We will initially use the entire set of the train
data from MNIST, which consists of over 60,000 handwritten images, half of which were written by US government employees, and the other half by high-school students. That's a lot of data, so we won't need more than one epoch to achieve an acceptably high accuracy on detection.
From there on, it is up to you to train the network iteratively on the same train
data, and my suggestion is that you use an accuracy test, and find the epoch at which the accuracy "peaks". By doing so, you will have a precise measurement of the highest possible accuracy achieved by your network given its current configuration.
We will use a sigmoid activation function, Resilient Back Propagation (RPROP), and extend the termination criteria for each calculation to 20 iterations instead of 10, like we did for every other operation in this book that involved cv2.TermCriteria
.
Important notes on train data and ANNs libraries
Exploring the Internet for sources, I found an amazing article by Michael Nielsen at http://neuralnetworksanddeeplearning.com/chap1.html, which illustrates how to write an ANN library from scratch, and the code for this library is freely available on GitHub at https://github.com/mnielsen/neural-networks-and-deep-learning; this is the source code for a book, Neural Networks and Deep Learning, by Michael Nielsen.
In the data
folder, you will find a pickle
file, signifying data that has been saved to disk through the popular Python library, cPickle
, which makes loading and saving the Python data a trivial task.
This pickle file is a cPickle
library-serialized version of the MNIST data and, as it is so useful and ready to work with, I strongly suggest you use that. Nothing stops you from loading the MNIST dataset but the process of deserializing the training data is quite tedious and—strictly speaking—outside the remit of this book.

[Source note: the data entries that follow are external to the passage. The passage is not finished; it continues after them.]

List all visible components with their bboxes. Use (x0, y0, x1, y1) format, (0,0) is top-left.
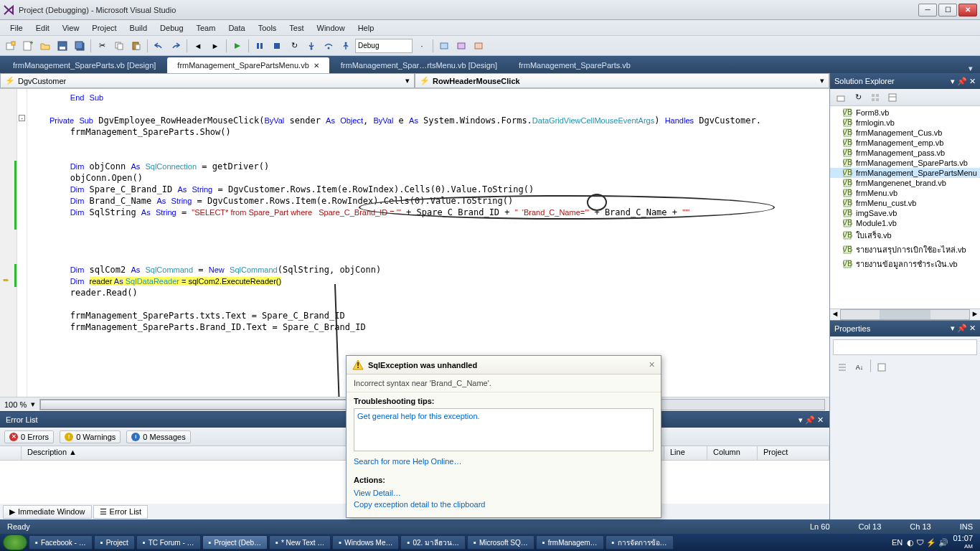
tree-item[interactable]: VBfrmManagement_SparePartsMenu (830, 168, 980, 178)
step-over-button[interactable] (321, 38, 336, 54)
nav-back-button[interactable]: ◄ (190, 38, 206, 54)
exception-close-icon[interactable]: ✕ (649, 360, 655, 369)
doc-tab-3[interactable]: frmManagement_SpareParts.vb (509, 57, 641, 73)
start-button[interactable] (3, 534, 27, 550)
close-tab-icon[interactable]: ✕ (314, 62, 319, 70)
code-editor[interactable]: - ➨ End Sub Private Sub DgvEmployee_RowH… (0, 89, 829, 397)
doc-tab-1[interactable]: frmManagement_SparePartsMenu.vb✕ (167, 57, 329, 73)
panel-pin-icon[interactable]: 📌 (957, 77, 967, 85)
menu-view[interactable]: View (57, 22, 85, 34)
taskbar-button[interactable]: ▪Windows Me… (332, 535, 399, 550)
menu-project[interactable]: Project (86, 22, 122, 34)
errors-filter[interactable]: ✕0 Errors (4, 430, 54, 443)
copy-button[interactable] (111, 38, 127, 54)
menu-edit[interactable]: Edit (30, 22, 55, 34)
tab-immediate[interactable]: ▶Immediate Window (3, 505, 92, 519)
tip-link[interactable]: Get general help for this exception. (357, 412, 480, 420)
method-dropdown[interactable]: ⚡RowHeaderMouseClick▾ (415, 73, 829, 88)
se-showall-button[interactable] (867, 90, 883, 105)
open-button[interactable] (37, 38, 53, 54)
tree-item[interactable]: VBfrmManagement_pass.vb (830, 148, 980, 158)
stop-button[interactable] (269, 38, 285, 54)
props-pages-button[interactable] (874, 359, 890, 375)
save-all-button[interactable] (72, 38, 88, 54)
tree-item[interactable]: VBModule1.vb (830, 218, 980, 228)
undo-button[interactable] (151, 38, 166, 54)
taskbar-button[interactable]: ▪* New Text … (269, 535, 331, 550)
col-project[interactable]: Project (758, 446, 829, 460)
panel-close-icon[interactable]: ✕ (817, 415, 824, 424)
system-tray[interactable]: EN ◐ 🛡 ⚡ 🔊 01:07AM (892, 534, 977, 550)
config-dropdown[interactable]: Debug (355, 39, 413, 53)
minimize-button[interactable]: ─ (918, 4, 937, 17)
lang-indicator[interactable]: EN (892, 538, 903, 547)
tool-a[interactable]: · (414, 38, 430, 54)
se-home-button[interactable] (833, 90, 849, 105)
taskbar-button[interactable]: ▪frmManagem… (536, 535, 604, 550)
menu-help[interactable]: Help (352, 22, 380, 34)
class-dropdown[interactable]: ⚡DgvCustomer▾ (0, 73, 415, 88)
tree-item[interactable]: VBfrmlogin.vb (830, 118, 980, 128)
step-into-button[interactable] (303, 38, 319, 54)
tree-item[interactable]: VBfrmMenu.vb (830, 188, 980, 198)
new-project-button[interactable] (3, 38, 19, 54)
tree-item[interactable]: VBfrmMenu_cust.vb (830, 198, 980, 208)
restart-button[interactable]: ↻ (286, 38, 302, 54)
col-column[interactable]: Column (707, 446, 758, 460)
break-button[interactable] (252, 38, 268, 54)
taskbar-button[interactable]: ▪02. มาลีฮวน… (400, 535, 466, 550)
close-button[interactable]: ✕ (958, 4, 977, 17)
taskbar-button[interactable]: ▪Project (Deb… (202, 535, 268, 550)
menu-window[interactable]: Window (311, 22, 351, 34)
tree-item[interactable]: VBForm8.vb (830, 108, 980, 118)
panel-menu-icon[interactable]: ▾ (951, 324, 955, 332)
solution-tree[interactable]: VBForm8.vbVBfrmlogin.vbVBfrmManagement_C… (830, 106, 980, 309)
step-out-button[interactable] (338, 38, 354, 54)
warnings-filter[interactable]: !0 Warnings (60, 430, 121, 443)
tree-scroll[interactable]: ◄► (830, 309, 980, 320)
tab-error-list[interactable]: ☰Error List (93, 505, 149, 519)
view-detail-link[interactable]: View Detail… (354, 489, 401, 497)
menu-debug[interactable]: Debug (154, 22, 189, 34)
taskbar-button[interactable]: ▪TC Forum - … (136, 535, 201, 550)
panel-pin-icon[interactable]: 📌 (957, 324, 967, 332)
maximize-button[interactable]: ☐ (938, 4, 957, 17)
search-help-link[interactable]: Search for more Help Online… (354, 457, 461, 466)
menu-test[interactable]: Test (283, 22, 309, 34)
taskbar-button[interactable]: ▪Microsoft SQ… (467, 535, 534, 550)
taskbar-button[interactable]: ▪การจัดการข้อ… (606, 535, 674, 550)
cut-button[interactable]: ✂ (94, 38, 110, 54)
menu-file[interactable]: File (4, 22, 29, 34)
panel-close-icon[interactable]: ✕ (969, 77, 976, 85)
doc-tab-2[interactable]: frmManagement_Spar…rtsMenu.vb [Design] (331, 57, 507, 73)
menu-team[interactable]: Team (191, 22, 222, 34)
tool-b[interactable] (436, 38, 452, 54)
se-refresh-button[interactable]: ↻ (850, 90, 866, 105)
copy-exception-link[interactable]: Copy exception detail to the clipboard (354, 500, 485, 509)
tab-overflow-icon[interactable]: ▾ (964, 64, 977, 73)
props-categorized-button[interactable] (834, 359, 850, 375)
nav-fwd-button[interactable]: ► (207, 38, 223, 54)
tree-item[interactable]: VBfrmManagement_Cus.vb (830, 128, 980, 138)
se-properties-button[interactable] (885, 90, 900, 105)
props-alpha-button[interactable]: A↓ (852, 359, 867, 375)
tool-d[interactable] (471, 38, 486, 54)
save-button[interactable] (55, 38, 70, 54)
panel-menu-icon[interactable]: ▾ (798, 415, 803, 424)
tree-item[interactable]: VBfrmManagement_SpareParts.vb (830, 158, 980, 168)
menu-data[interactable]: Data (222, 22, 250, 34)
tray-icons[interactable]: ◐ 🛡 ⚡ 🔊 (907, 538, 948, 547)
tree-item[interactable]: VBfrmMangenenet_brand.vb (830, 178, 980, 188)
zoom-dropdown-icon[interactable]: ▾ (31, 400, 35, 409)
taskbar-button[interactable]: ▪Facebook - … (29, 535, 93, 550)
tree-item[interactable]: VBใบเสร็จ.vb (830, 228, 980, 242)
panel-menu-icon[interactable]: ▾ (951, 77, 955, 85)
add-item-button[interactable]: + (20, 38, 36, 54)
panel-pin-icon[interactable]: 📌 (805, 415, 815, 424)
tips-box[interactable]: Get general help for this exception. (354, 408, 654, 451)
menu-tools[interactable]: Tools (253, 22, 283, 34)
tool-c[interactable] (453, 38, 469, 54)
menu-build[interactable]: Build (124, 22, 153, 34)
tree-item[interactable]: VBรายงานสรุปการเบิกใช้อะไหล่.vb (830, 242, 980, 257)
paste-button[interactable] (128, 38, 144, 54)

Second, I would like to point out that OpenCV is not the only Python library that allows you to use ANNs, not by any stretch of the imagination. The Web is full of alternatives that I strongly encourage you to try out, most notably PyBrain, a library called Lasagna (which—as an Italian—I find exceptionally attractive) and many custom-written implementations, such as the aforementioned Michael Nielsen's implementation.
Setting up an ANN in OpenCV is not difficult, but you will almost definitely find yourself training your network countless times, in search of that elusive percentage point that boosts the accuracy of your results.
To automate this as much as possible, we will build a mini-library that wraps the OpenCV's native implementation of ANNs and lets us rerun and retrain the network easily.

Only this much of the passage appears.